We use cookies and tracking technologies to improve the user experience. For detailed information regarding cookie categories, purposes, and control options, please consult our Cookie Policy.

10. Changes to this Policy

We may update this Privacy Policy from time to time to reflect changes in our practices, legal requirements, or operational needs. Such changes become effective on the publication date shown on the platform.

We will notify users of material changes through:

  • Email sent to the registered address, with reasonable notice whenever applicable;
  • A highlighted notice on the login area of the platform;
  • Push notification, when enabled;
  • Publication in the legal documents section.

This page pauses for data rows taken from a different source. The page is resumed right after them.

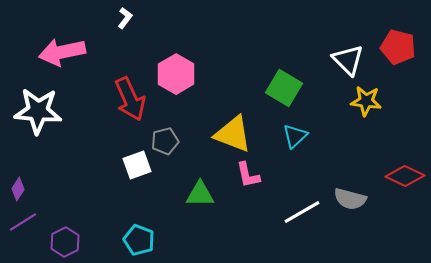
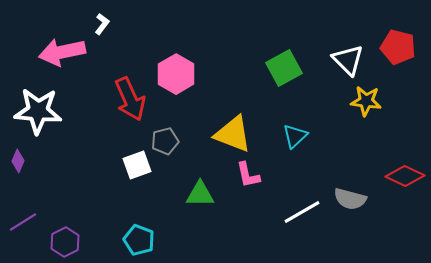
white L-shape: moved 23 px left, 6 px down
green square: moved 20 px up; rotated 30 degrees clockwise
purple diamond: moved 28 px up; rotated 10 degrees counterclockwise
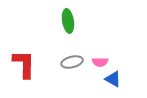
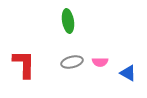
blue triangle: moved 15 px right, 6 px up
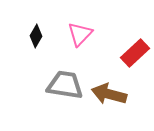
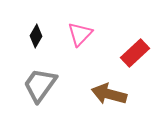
gray trapezoid: moved 25 px left; rotated 63 degrees counterclockwise
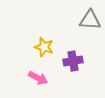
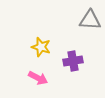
yellow star: moved 3 px left
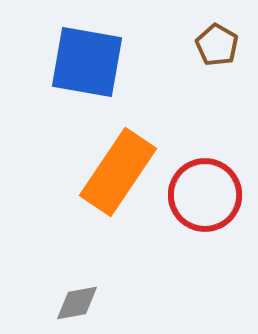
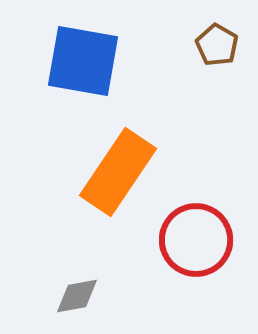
blue square: moved 4 px left, 1 px up
red circle: moved 9 px left, 45 px down
gray diamond: moved 7 px up
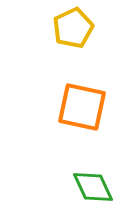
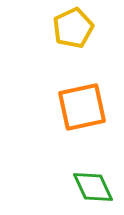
orange square: rotated 24 degrees counterclockwise
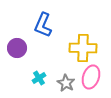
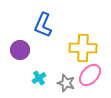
purple circle: moved 3 px right, 2 px down
pink ellipse: moved 1 px left, 2 px up; rotated 25 degrees clockwise
gray star: rotated 12 degrees counterclockwise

11. Data Protection Officer

The Data Protection Officer is responsible for:

  • Handling data subject requests and complaints;
  • Guiding the company on data protection practices;
  • Communicating with the Brazilian data protection authority;
  • Receiving notices and communications from supervisory authorities.

DPO contact details:

  • Email: privacidade@albainvest.com.br
  • Address: R. Rio Grande do Norte, 1435, Sala 708, Savassi, Belo Horizonte/MG, ZIP 30.130-138, Brazil
  • Business hours: Monday to Friday, from 9 AM to 6 PM (except holidays).
Alba Plataforma de Investimentos Alternativos Ltda. — Tax ID 43.413.213/0001-58 — Electronic participatory investment platform authorised by the Brazilian Securities and Exchange Commission (CVM) pursuant to CVM Resolution No. 88/2022.